Feature idea: Allow a Task to define its maximum number of concurrent jobs

juledwar commented 3 years ago

I am aware of the named queues into which you can direct Tasks (and thusly limit the number of workers for that queue), but this doesn't quite fit my use case because it involves some painful restructuring of workers, and also would leave some workers idle while there are large queues elsewhere.

What would be really useful is to be able to pass a max_concurrent or similar to the Task so that it won't run more than that many concurrently.

Happy to pitch in and help fix this if you like the idea.

NicolasLM commented 3 years ago

This is an interesting use case, I see a few different directions we could take to tackle it.

Could you describe the problem you are currently facing in more detail? I want to make sure it is not due to the fact that tasks and workers are attached to a single queue at a time.

juledwar commented 3 years ago

Sure thing. Basically I have a Task that goes off and connects to a service on the Internet and does some reasonably heavyweight operations and downloads. That Task could potentially get queued up 100s of times, and I don't want to overwhelm the Internet services with huge numbers of concurrent Tasks - otherwise known as a DoS.

My workers are all threads inside my k8s-deployed app servers, to make it all nice and simple. To have separate workers for some queues would be not only an awkward change, it could leave a lot of workers idle when we have other large queues of jobs waiting.
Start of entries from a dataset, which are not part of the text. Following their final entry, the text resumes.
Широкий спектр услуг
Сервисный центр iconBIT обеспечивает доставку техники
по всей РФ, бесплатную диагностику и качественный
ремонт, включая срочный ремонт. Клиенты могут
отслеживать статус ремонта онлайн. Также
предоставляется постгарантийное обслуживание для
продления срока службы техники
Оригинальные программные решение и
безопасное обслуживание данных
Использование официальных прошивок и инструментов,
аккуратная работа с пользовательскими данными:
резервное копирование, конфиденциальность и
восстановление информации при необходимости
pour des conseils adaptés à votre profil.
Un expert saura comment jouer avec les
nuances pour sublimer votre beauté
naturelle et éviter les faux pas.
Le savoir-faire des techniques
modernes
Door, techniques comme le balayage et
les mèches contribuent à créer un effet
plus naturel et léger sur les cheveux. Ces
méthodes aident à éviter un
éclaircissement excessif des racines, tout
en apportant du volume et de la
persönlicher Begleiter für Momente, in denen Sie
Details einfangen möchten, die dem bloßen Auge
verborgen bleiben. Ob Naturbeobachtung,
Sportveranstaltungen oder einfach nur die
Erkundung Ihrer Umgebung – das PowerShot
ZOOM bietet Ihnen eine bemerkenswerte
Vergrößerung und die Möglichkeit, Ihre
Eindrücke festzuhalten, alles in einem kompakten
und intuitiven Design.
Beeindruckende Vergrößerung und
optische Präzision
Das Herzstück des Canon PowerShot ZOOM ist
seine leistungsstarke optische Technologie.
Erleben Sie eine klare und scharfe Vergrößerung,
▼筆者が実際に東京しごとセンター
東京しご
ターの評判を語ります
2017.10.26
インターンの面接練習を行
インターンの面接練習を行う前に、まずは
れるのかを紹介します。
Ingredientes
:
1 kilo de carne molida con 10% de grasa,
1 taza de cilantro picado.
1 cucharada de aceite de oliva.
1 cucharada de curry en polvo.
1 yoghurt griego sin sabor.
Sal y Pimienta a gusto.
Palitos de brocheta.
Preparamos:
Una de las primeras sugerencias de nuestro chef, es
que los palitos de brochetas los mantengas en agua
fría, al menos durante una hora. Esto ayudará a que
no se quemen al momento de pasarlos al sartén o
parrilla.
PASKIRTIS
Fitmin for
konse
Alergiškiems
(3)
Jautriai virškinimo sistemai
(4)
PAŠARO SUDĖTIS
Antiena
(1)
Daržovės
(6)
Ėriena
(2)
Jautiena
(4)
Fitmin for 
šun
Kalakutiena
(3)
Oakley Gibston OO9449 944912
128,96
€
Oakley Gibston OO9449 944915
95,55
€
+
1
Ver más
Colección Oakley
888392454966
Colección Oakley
Conversely, if I put the 100s of downloads into a single queue, it will block other jobs.

Hope this makes sense.

NicolasLM commented 3 years ago

Got it, that's helpful. That is basically an issue about locking, a feature that has been on my mind for a while.

In my experience with other task queues there are multiple approaches to the problem:

Preventing adding a task to the queue if a similar one is already there or is already running.
Allowing to add the same task multiple times to the queue but giving them to workers one by one
Allowing to add the same task multiple times to the queue, giving them to workers as soon as they are ready but raising a TaskAlreadyRunningError.

A few questions:

What is the expected behavior when 100 tasks are scheduled at the same time? Should the task run just once or 100 times but one at a time?
Do you see a use case for max_concurrent > 1?

For the sake of discussion, there is also a use case I would like to support: limiting concurrency based on task arguments.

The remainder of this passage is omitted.